_Task directions:_
Please restate each line of the data that follows word for word, skipping any image.

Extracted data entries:
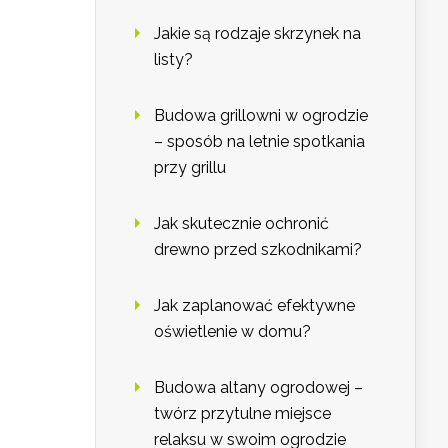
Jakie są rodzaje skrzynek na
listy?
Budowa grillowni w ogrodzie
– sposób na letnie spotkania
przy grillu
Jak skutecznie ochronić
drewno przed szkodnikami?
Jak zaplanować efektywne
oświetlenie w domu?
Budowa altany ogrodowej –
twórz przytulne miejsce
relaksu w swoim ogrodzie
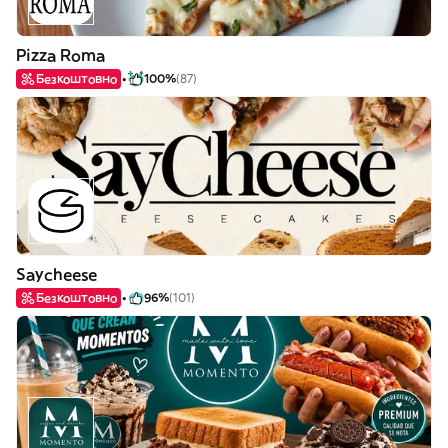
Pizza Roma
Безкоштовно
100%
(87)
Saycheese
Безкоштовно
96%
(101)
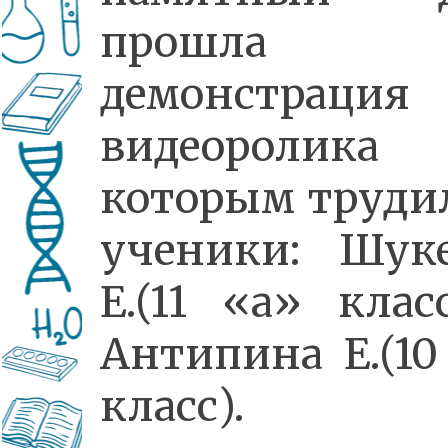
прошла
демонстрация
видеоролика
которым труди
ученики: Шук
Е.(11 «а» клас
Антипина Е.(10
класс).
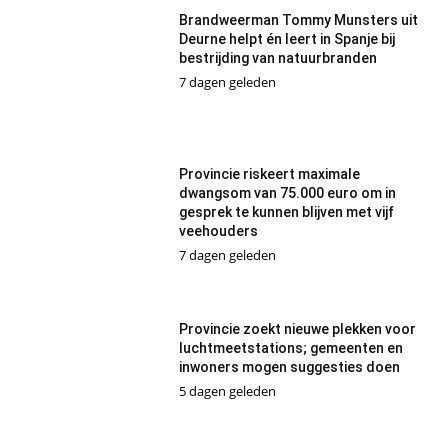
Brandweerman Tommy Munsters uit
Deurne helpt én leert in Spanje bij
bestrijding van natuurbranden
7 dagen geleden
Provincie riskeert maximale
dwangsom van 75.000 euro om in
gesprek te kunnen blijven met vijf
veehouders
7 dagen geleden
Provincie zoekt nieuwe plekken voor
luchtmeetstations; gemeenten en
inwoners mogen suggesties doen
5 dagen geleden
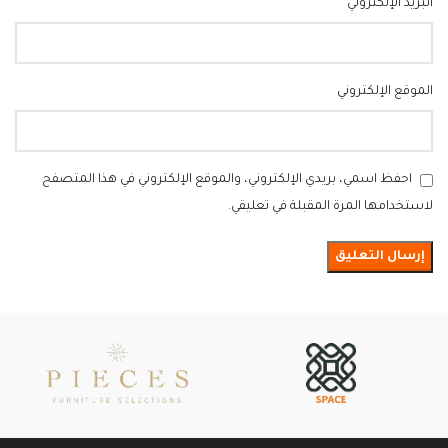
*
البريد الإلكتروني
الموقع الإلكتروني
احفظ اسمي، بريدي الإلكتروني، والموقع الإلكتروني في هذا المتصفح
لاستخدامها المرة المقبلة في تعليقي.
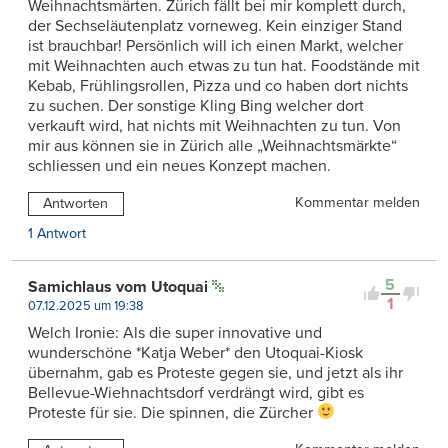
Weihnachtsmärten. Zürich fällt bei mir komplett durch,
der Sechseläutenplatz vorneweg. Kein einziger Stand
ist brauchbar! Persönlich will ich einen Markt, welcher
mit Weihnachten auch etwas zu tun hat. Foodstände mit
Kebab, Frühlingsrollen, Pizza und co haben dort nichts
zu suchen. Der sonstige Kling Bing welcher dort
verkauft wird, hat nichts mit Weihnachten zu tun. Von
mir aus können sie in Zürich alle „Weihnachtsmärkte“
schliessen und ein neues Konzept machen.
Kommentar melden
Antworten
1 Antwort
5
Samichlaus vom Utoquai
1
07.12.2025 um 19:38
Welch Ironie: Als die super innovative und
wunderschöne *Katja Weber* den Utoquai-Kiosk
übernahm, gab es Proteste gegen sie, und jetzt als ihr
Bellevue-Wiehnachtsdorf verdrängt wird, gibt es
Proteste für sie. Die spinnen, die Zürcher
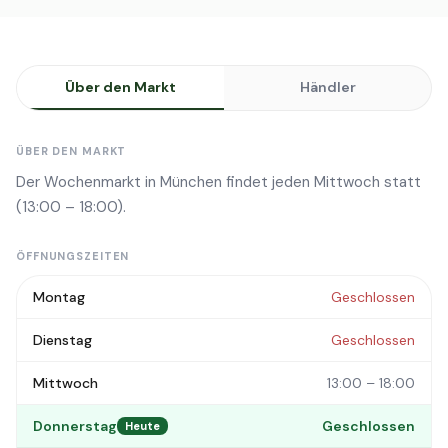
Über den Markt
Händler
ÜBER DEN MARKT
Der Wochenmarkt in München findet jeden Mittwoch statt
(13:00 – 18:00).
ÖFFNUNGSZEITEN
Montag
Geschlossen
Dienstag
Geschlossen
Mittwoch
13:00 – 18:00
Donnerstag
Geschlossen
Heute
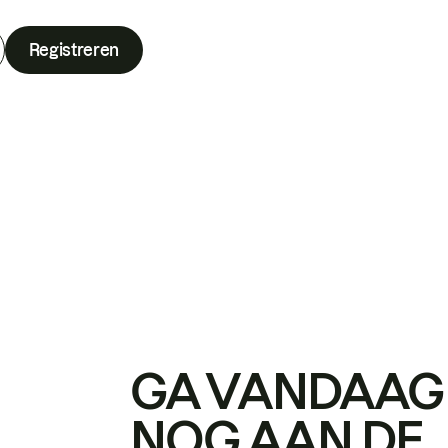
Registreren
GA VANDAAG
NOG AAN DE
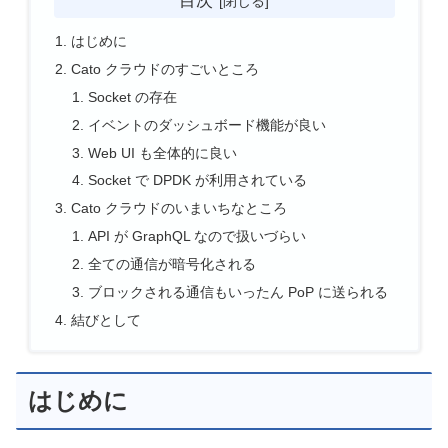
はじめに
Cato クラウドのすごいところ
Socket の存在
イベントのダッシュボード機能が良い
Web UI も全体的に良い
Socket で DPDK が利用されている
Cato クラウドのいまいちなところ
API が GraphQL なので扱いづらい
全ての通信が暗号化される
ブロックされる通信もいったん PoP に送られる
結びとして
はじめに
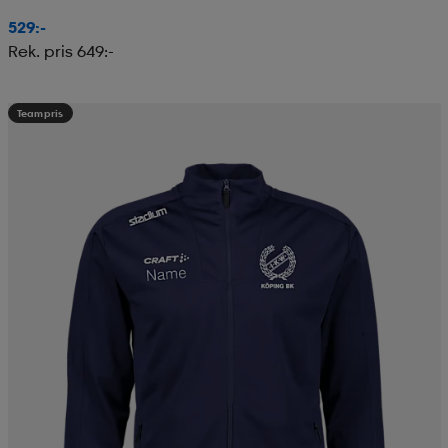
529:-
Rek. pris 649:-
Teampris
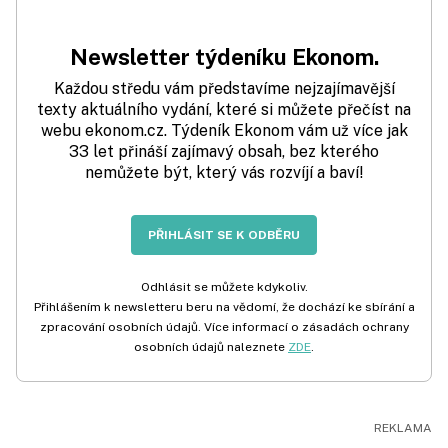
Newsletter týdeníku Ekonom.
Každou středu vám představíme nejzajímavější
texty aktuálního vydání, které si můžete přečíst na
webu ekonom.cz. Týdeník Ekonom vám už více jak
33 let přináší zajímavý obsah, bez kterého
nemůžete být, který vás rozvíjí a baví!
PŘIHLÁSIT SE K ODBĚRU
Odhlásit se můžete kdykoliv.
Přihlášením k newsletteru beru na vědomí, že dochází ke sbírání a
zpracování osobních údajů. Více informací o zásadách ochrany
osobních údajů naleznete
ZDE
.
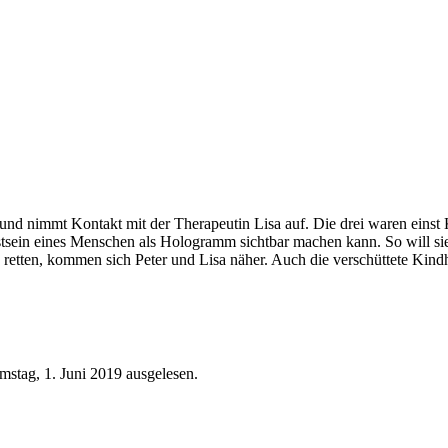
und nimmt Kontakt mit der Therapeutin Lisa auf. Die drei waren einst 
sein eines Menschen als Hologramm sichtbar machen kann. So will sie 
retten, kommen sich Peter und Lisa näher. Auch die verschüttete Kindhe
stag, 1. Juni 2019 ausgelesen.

_Your solution:_
Jakie są rodzaje skrzynek na
listy?
Budowa grillowni w ogrodzie
– sposób na letnie spotkania
przy grillu
Jak skutecznie ochronić
drewno przed szkodnikami?
Jak zaplanować efektywne
oświetlenie w domu?
Budowa altany ogrodowej –
twórz przytulne miejsce
relaksu w swoim ogrodzie
Pizza Roma
Безкоштовно
100%
(87)
Saycheese
Безкоштовно
96%
(101)
прошла
демонстрация
видеоролика
которым труди
ученики: Шук
Е.(11 «а» клас
Антипина Е.(10
класс).
Brandweerman Tommy Munsters uit
Deurne helpt én leert in Spanje bij
bestrijding van natuurbranden
7 dagen geleden
Provincie riskeert maximale
dwangsom van 75.000 euro om in
gesprek te kunnen blijven met vijf
veehouders
7 dagen geleden
Provincie zoekt nieuwe plekken voor
luchtmeetstations; gemeenten en
inwoners mogen suggesties doen
5 dagen geleden
*
البريد الإلكتروني
الموقع الإلكتروني
احفظ اسمي، بريدي الإلكتروني، والموقع الإلكتروني في هذا المتصفح
لاستخدامها المرة المقبلة في تعليقي.
Weihnachtsmärten. Zürich fällt bei mir komplett durch,
der Sechseläutenplatz vorneweg. Kein einziger Stand
ist brauchbar! Persönlich will ich einen Markt, welcher
mit Weihnachten auch etwas zu tun hat. Foodstände mit
Kebab, Frühlingsrollen, Pizza und co haben dort nichts
zu suchen. Der sonstige Kling Bing welcher dort
verkauft wird, hat nichts mit Weihnachten zu tun. Von
mir aus können sie in Zürich alle „Weihnachtsmärkte“
schliessen und ein neues Konzept machen.
Kommentar melden
Antworten
1 Antwort
5
Samichlaus vom Utoquai
1
07.12.2025 um 19:38
Welch Ironie: Als die super innovative und
wunderschöne *Katja Weber* den Utoquai-Kiosk
übernahm, gab es Proteste gegen sie, und jetzt als ihr
Bellevue-Wiehnachtsdorf verdrängt wird, gibt es
Proteste für sie. Die spinnen, die Zürcher
Über den Markt
Händler
ÜBER DEN MARKT
Der Wochenmarkt in München findet jeden Mittwoch statt
(13:00 – 18:00).
ÖFFNUNGSZEITEN
Montag
Geschlossen
Dienstag
Geschlossen
Mittwoch
13:00 – 18:00
Donnerstag
Geschlossen
Heute
Registreren
GA VANDAAG
NOG AAN DE
はじめに
Cato クラウドのすごいところ
Socket の存在
イベントのダッシュボード機能が良い
Web UI も全体的に良い
Socket で DPDK が利用されている
Cato クラウドのいまいちなところ
API が GraphQL なので扱いづらい
全ての通信が暗号化される
ブロックされる通信もいったん PoP に送られる
結びとして
はじめに
529:-
Rek. pris 649:-
Teampris
Newsletter týdeníku Ekonom.
Každou středu vám představíme nejzajímavější
texty aktuálního vydání, které si můžete přečíst na
webu ekonom.cz. Týdeník Ekonom vám už více jak
33 let přináší zajímavý obsah, bez kterého
nemůžete být, který vás rozvíjí a baví!
PŘIHLÁSIT SE K ODBĚRU
Odhlásit se můžete kdykoliv.
Přihlášením k newsletteru beru na vědomí, že dochází ke sbírání a
zpracování osobních údajů. Více informací o zásadách ochrany
osobních údajů naleznete
ZDE
.
und nimmt Kontakt mit der Therapeutin Lisa auf. Die drei waren einst 
sein eines Menschen als Hologramm sichtbar machen kann. So will sie 
retten, kommen sich Peter und Lisa näher. Auch die verschüttete Kindhe
stag, 1. Juni 2019 ausgelesen.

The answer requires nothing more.